Prada has harassed that Versace will keep its artistic and cultural identification, however will be capable of depend on the group’s industrial, business and operational platform, particularly in manufacturing and retail distribution, two key areas for its relaunch. “We are delighted to welcome Versace to Prada, and to write a new chapter for a brand with which we share a strong commitment to creativity, craftsmanship and heritage,” mentioned Patrizio Bertelli, president and CEO of the group, when saying the operation on December 4.

a terrific previous

Experts agree that the important thing to the operation is the complementarity between these two icons of Italian luxurious. For Luca Solca, an analyst at Bernstein, “the main attraction is the complementary positioning of Versace with respect to Prada: one is maximalist, the other minimalist.” Added to that is the historic worth of the model: “Versace is very well known and has a great past. If it can be relaunched, it could open the door to an important business,” he tells EL PAÍS. The same studying is made by Francesca Checchinato, an knowledgeable on the Ca’ Foscari University of Venice, who highlights that “Versace is once again Italian and enters an Italian group at a time when the large luxury groups need to function as conglomerates, with several different brands, to expand their reach.” In his opinion, Prada beneficial properties entry to “a more ostentatious and baroque luxury,” whereas sustaining its personal extra discreet and complicated positioning intact.

The operation additionally has a robust symbolic worth for the Italian style system. “In France there is a long tradition of large luxury conglomerates; in Italy, not so much,” says Checchinato. That a model like Versace returns to an Italian group reinforces the concept that Italian luxurious can start to play by the identical guidelines. It won’t be an instantaneous revolution, consultants agree, however it is going to be a long-range strategic motion. As Prada itself has harassed, the precept that ought to information this new stage is that of aggregation and never predominance.

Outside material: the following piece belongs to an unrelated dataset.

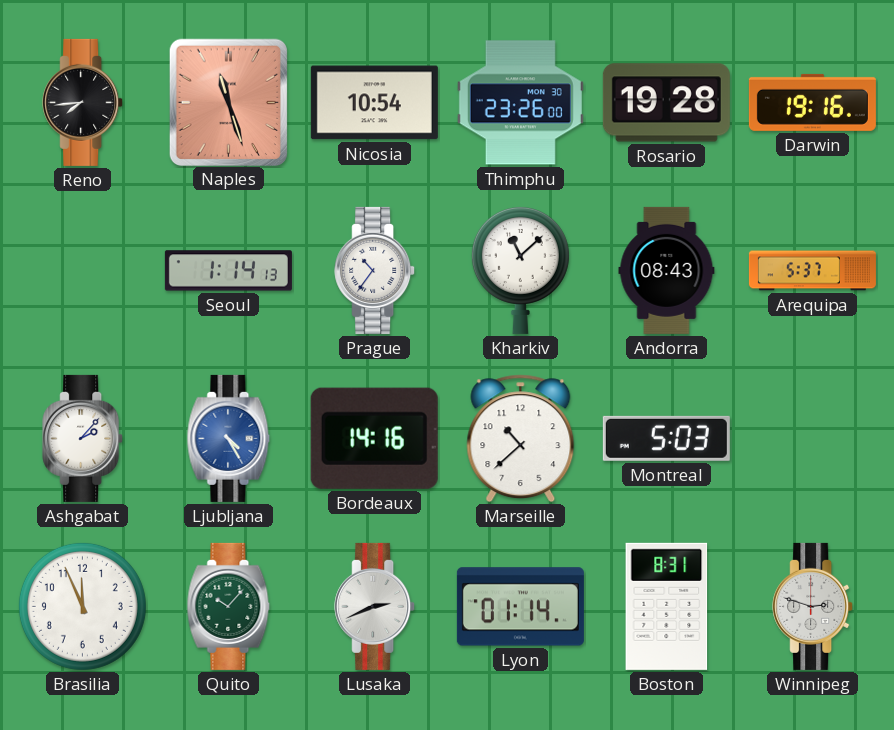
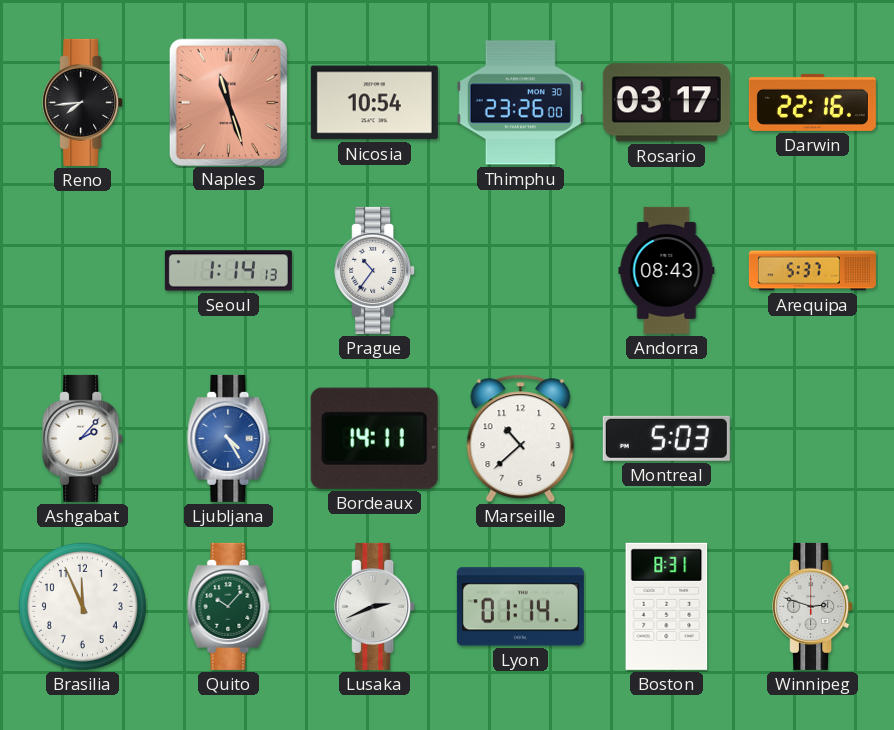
Rosario: 19:28 -> 03:17
Darwin: 19:16 -> 22:16
Kharkiv: 11:08 -> none
Bordeaux: 14:16 -> 14:11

The analyzes agree that the nice problem is to not develop, however to do it effectively. The group’s official roadmap depends on persistence. The CEO, Andrea Guerra, has warned that the method might be lengthy and would require self-discipline: “The evolution of a brand always needs time and constant attention.” Along the identical strains, Emanuela Prandelli, professor on the Bocconi University of Milan, emphasizes that integration should be cooked over low warmth. For the knowledgeable, the problem is to “give time to the process, preserve Versace’s strong creative matrix and avoid sudden turns.” “Only through gradual transformation

– he explains – it will be possible to expand its commercial potential on a global scale without putting the credibility and identity of the brand at risk.” The risk, he points out, would be to try to homogenize styles. “If the essence of Versace were changed, precisely the value of complementarity would be lost.”

The coexistence of two such different creative worlds is, at the same time, an opportunity and a challenge. “We are facing two mirror universes,” explains Prandelli: Prada is synonymous with minimalism, innovation and a focus to sustainability; Versace, of extra, spectacle and a robust reference to the world of celebrities. From this pressure, “unprecedented opportunities for experimentation and learning can arise, as long as the authenticity of each brand is preserved.”

In latest years, Versace has proven an irregular financial evolution, with much less constant outcomes than these of different main luxurious manufacturers. Although the agency has maintained sturdy worldwide visibility, it has struggled to transform that notoriety into secure income, in a context of rising prices and rising competitors. In follow, it sells lots, however earns lower than it might, contemplating its dimension and status. That potential remains to be one of many elements that specify Prada’s dedication to a medium and long-term relaunch.